The Bill raises huge issues and I want to flag up the view held by me and my colleagues, which is in some respects similar to that held by the Conservative party. Some of the provisions in the Bill are reasonable and unexceptionable. We shall not, therefore, vote against the Bill on Second Reading; we shall support it tonight. We shall then seek to amend it in Committee and on Report, and we reserve the right to vote against it on Third Reading if some of the provisions that we regard as unacceptable have not been removed in the process. We hope to persuade people of our arguments between now and then.

One provision that is not in the Bill was mentioned by the right hon. Member for Huntingdon (Mr. Major) and by the Secretary of State, and several of my right hon. and hon. Friends have particular concerns about it. It touches on the issue of campaigners for animal rights. My right hon. Friend the Member for Berwick-upon-Tweed (Mr. Beith), and my hon. Friends the Members for Harrogate and Knaresborough (Mr. Willis) and for Oxford, West and Abingdon (Dr. Harris) all have constituency interests in the matter, as do other hon. Members.

I share the general view that the right to protest and to express one's view is one thing. but that to do those things in a manner that intimidates and frightens not only those directly affected but many who are indirectly affected--the families and colleagues of those concerned--is entirely unacceptable. Whatever one's view about the rights and welfare of animals, one should not be entitled to behave exceptionally badly, as some people have in this country. I spoke to the chief executive of Huntingdon Life Sciences the other day, and to others. The problem seems to be much worse in this country than elsewhere, and we therefore need to deal with it in a way that will reduce that ability to threaten and intimidate.

I shall comment on the less controversial matters in the Bill first, before dealing with the three most controversial issues. On the alcohol-related measures, it seems entirely proper that if one is going to give a power to restrict the drinking of alcohol in public places, it should be given to the democratically elected local authority. We support that proposal. It involves a restriction of liberty, but it is one that a democratically elected local authority could adopt, although only after consultation with the police.
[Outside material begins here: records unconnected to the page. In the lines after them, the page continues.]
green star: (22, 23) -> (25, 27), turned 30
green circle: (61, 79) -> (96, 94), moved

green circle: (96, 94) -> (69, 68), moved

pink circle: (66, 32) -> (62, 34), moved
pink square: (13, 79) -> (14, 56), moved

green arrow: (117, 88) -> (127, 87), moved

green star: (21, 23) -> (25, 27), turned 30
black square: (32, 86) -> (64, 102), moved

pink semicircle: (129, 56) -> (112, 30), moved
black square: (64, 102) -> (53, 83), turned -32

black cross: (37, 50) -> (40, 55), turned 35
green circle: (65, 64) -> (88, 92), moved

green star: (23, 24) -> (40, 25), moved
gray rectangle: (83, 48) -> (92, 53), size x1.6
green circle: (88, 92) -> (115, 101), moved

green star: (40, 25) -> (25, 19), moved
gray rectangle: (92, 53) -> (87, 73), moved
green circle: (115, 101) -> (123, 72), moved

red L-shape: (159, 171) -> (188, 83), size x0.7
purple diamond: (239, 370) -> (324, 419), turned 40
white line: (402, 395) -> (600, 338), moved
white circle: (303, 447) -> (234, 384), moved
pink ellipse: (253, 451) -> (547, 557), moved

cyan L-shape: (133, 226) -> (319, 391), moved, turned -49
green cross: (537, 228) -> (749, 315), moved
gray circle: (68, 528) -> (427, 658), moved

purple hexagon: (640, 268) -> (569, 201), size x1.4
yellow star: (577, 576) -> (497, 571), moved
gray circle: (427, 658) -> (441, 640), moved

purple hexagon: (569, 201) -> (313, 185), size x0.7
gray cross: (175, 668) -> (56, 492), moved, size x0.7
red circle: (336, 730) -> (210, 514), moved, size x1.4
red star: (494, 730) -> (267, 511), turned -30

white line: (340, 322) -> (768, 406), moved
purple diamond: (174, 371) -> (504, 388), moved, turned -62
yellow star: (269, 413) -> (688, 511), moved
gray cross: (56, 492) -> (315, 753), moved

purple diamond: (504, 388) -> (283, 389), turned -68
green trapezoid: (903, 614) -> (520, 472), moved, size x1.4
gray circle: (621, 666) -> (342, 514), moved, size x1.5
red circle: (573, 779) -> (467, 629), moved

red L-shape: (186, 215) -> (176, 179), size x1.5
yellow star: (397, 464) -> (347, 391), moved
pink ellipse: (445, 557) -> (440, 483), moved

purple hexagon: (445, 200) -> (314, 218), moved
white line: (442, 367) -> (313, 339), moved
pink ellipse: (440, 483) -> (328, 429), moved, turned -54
Mr. Heald: Will the hon. Gentleman give way?

Mr. Hughes: Will the hon. Gentleman allow me to continue for a moment?

On the closure of licensed premises, we support the proposal that in exceptional circumstances the police should have the ability to say, "I'm sorry, you can't carry on. Your pub is threatening the neighbourhood and

29 Jan 2001 : Column 71

causing trouble." As drafted, however, the proposal is draconian and we would be better served by a yellow card, red card system in which a warning was followed by a closure. There is no such provision in the Bill. Under the current proposals, the police could go into licensed premises and close them unfairly, and, once the matter got into the court system, it could be difficult for the licensee to persuade the magistrates to allow him to reopen.

The proposals on the closure of unlicensed premises seem entirely justifiable, as are those for confiscating containers of drink. I understand that the police might not know whether there was drink in such containers, so the measures are necessary to protect the police from what might otherwise be an unjustified allegation.
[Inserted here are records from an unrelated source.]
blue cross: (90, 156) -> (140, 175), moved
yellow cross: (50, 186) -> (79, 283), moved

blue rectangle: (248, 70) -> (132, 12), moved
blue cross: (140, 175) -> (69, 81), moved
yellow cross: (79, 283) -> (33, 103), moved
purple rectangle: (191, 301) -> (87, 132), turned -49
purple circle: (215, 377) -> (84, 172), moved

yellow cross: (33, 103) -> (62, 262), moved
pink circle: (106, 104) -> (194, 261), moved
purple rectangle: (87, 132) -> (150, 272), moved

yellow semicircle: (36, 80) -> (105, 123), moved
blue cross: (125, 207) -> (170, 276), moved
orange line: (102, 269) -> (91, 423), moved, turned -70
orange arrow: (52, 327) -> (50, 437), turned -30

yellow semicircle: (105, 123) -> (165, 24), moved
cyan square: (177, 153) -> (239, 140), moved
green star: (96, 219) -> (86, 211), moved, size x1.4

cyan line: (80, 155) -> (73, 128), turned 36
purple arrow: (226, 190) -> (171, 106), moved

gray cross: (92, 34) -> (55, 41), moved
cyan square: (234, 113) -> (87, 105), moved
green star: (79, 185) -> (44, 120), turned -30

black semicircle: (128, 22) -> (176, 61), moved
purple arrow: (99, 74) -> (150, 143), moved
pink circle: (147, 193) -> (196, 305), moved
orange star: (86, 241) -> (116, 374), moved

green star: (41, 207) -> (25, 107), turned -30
The proposals to tighten up on serving drink to ensure that it does not go to under-age drinkers are also justified. However, I am not yet persuaded that the wording is right and we must ensure that we have a system that respects the interests of those whose job may mean that they encounter people who represent themselves as being of drinking age--over 18--but who are not. The postscript is that it is of course right to allow test-purchasing of drink by youngsters under the proper controls, just as tobacco is test-purchased to detect people who break the law.